Epithelial-to-mesenchymal transition signature assessment in colorectal cancer quantifies tumour stromal content rather than true transition
Session type: Poster / e-Poster / Silent Theatre session
Epithelial-to-mesenchymal transition (EMT) is a well-described process in cancer, whereby epithelial tumour cells transition to a mesenchymal biology. Gene expression signatures have been developed to characterise the EMT process and assign samples in cohorts a relative EMT score.
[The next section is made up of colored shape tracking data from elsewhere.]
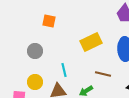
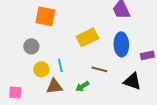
orange square: (49, 21) -> (45, 16), size x1.5
yellow circle: (35, 82) -> (41, 69), moved

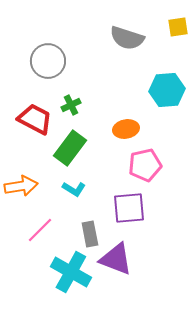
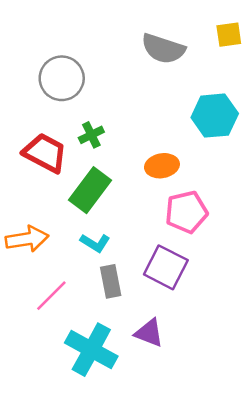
purple square: (129, 208) -> (166, 267), turned 32
gray rectangle: (90, 234) -> (111, 281), moved
purple triangle: (116, 259) -> (149, 333), size x0.7

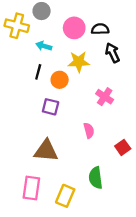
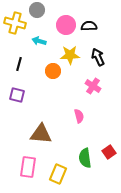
black arrow: (113, 53) -> (98, 57), moved
black line: (38, 72) -> (19, 64), moved
purple square: (51, 107) -> (17, 95), moved
red square: (123, 147) -> (109, 152), moved

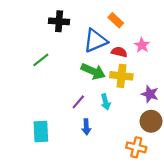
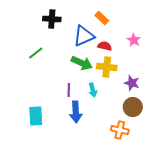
pink star: (142, 45) -> (134, 40), moved
purple line: (78, 102) -> (69, 90), turned -40
blue arrow: (86, 127) -> (76, 112), size x1.5

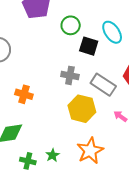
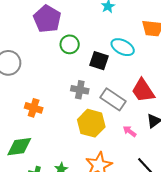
green circle: (71, 25) -> (70, 44), moved
cyan ellipse: (112, 32) -> (123, 47), turned -30

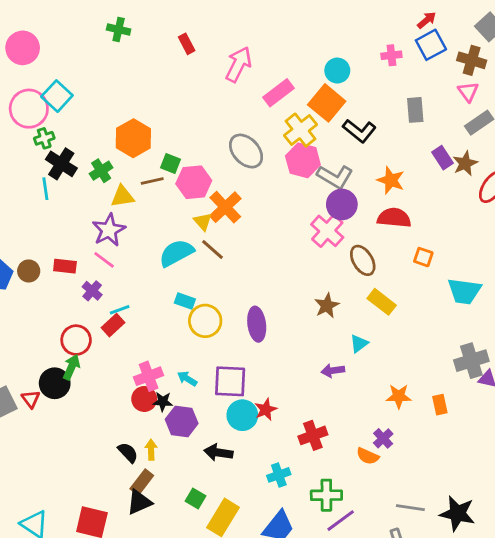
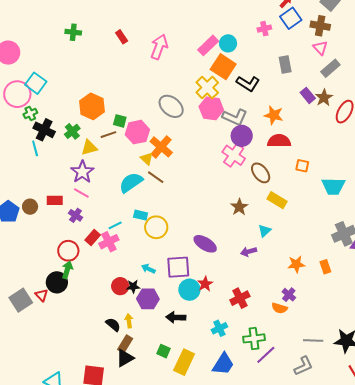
pink rectangle: (278, 93) -> (208, 45), moved
cyan line: (120, 310) -> (115, 225), moved
purple ellipse: (257, 324) -> (205, 244), moved, turned -45
pink cross: (149, 376) -> (109, 242), moved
In this study, we will examine the use of EMT signatures in data from both colorectal cancer cell lines and tumour samples with a view to delineating the cellular source of this signalling.
We used single-sample gene set enrichment analysis (ssGSEA) EMT signature scores assigned to transcriptional data from 3 cohorts; the 61 colorectal cancer (CRC) cell lines within the Cancer Cell Line Encylocpedia (CCLE), 215 stage II colon cancer patient samples (E-MTAB-863) and 156 stage II/III colorectal cancer patient samples (GSE103479). H&E slides from the GSE103479 cohort were quantified for histological features and percentage of epithelial/stromal cells and aligned to EMT signature scores.
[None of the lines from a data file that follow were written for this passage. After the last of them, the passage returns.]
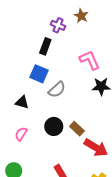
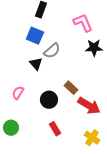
black triangle: (22, 102) -> (36, 64), moved, turned 32
black circle: (54, 126) -> (49, 100), moved

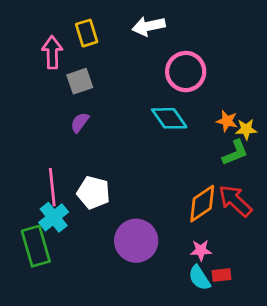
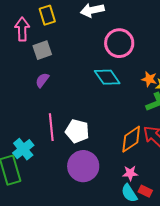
pink line: (52, 187) -> (51, 127), moved
white pentagon: (94, 193) -> (77, 131), moved
red rectangle: (221, 275) -> (145, 191), turned 32

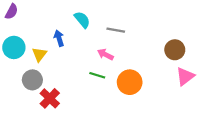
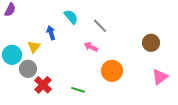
gray line: (116, 30) -> (100, 26), turned 35
cyan circle: (14, 47) -> (12, 55), moved
green line: (97, 75) -> (78, 90), moved
pink triangle: (185, 76) -> (160, 77), moved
From in silico analysis of CRC cell lines from the CCLE, we demonstrate that EMT signatures preferentially identify cell lines with a fibroblast origin, which have higher relative EMT scores than any epithelial cell line in this collection. Furthermore, we observe that increased EMT scores significantly correlate with higher fibroblast, cancer-associated fibroblast and general stroma scores when assessing tumour tissue samples using both in silico analyses and histological assessment (in all cases p < 0.00001).
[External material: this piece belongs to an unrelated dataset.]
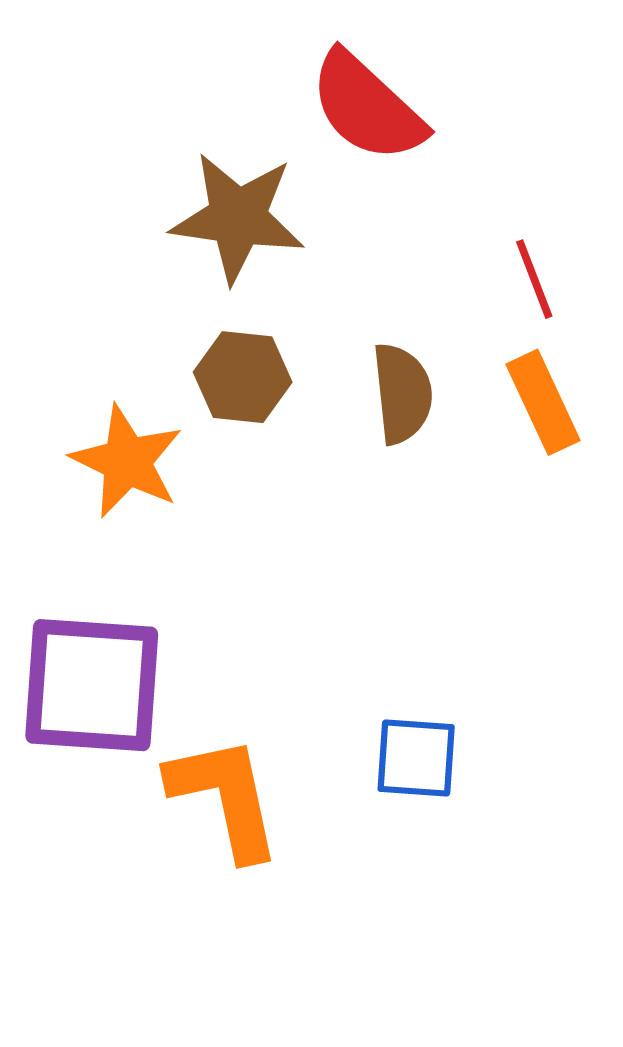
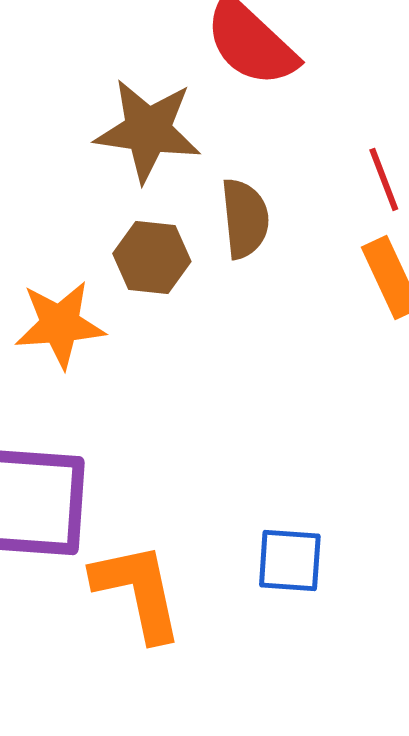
brown semicircle: (402, 393) -> (245, 218), moved
orange star: (127, 461) -> (60, 324), turned -30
These results emphasise the importance of combining histology assessment, informatics and mechanistic biology to the interpretation of signatures aimed at characterising EMT, or other signalling biology. In the era of precision medicine, an interdisciplinary approach incorporating pathological, bioinformatic and molecular biology is essential to advance our understanding of cancer from high-throughput molecular data.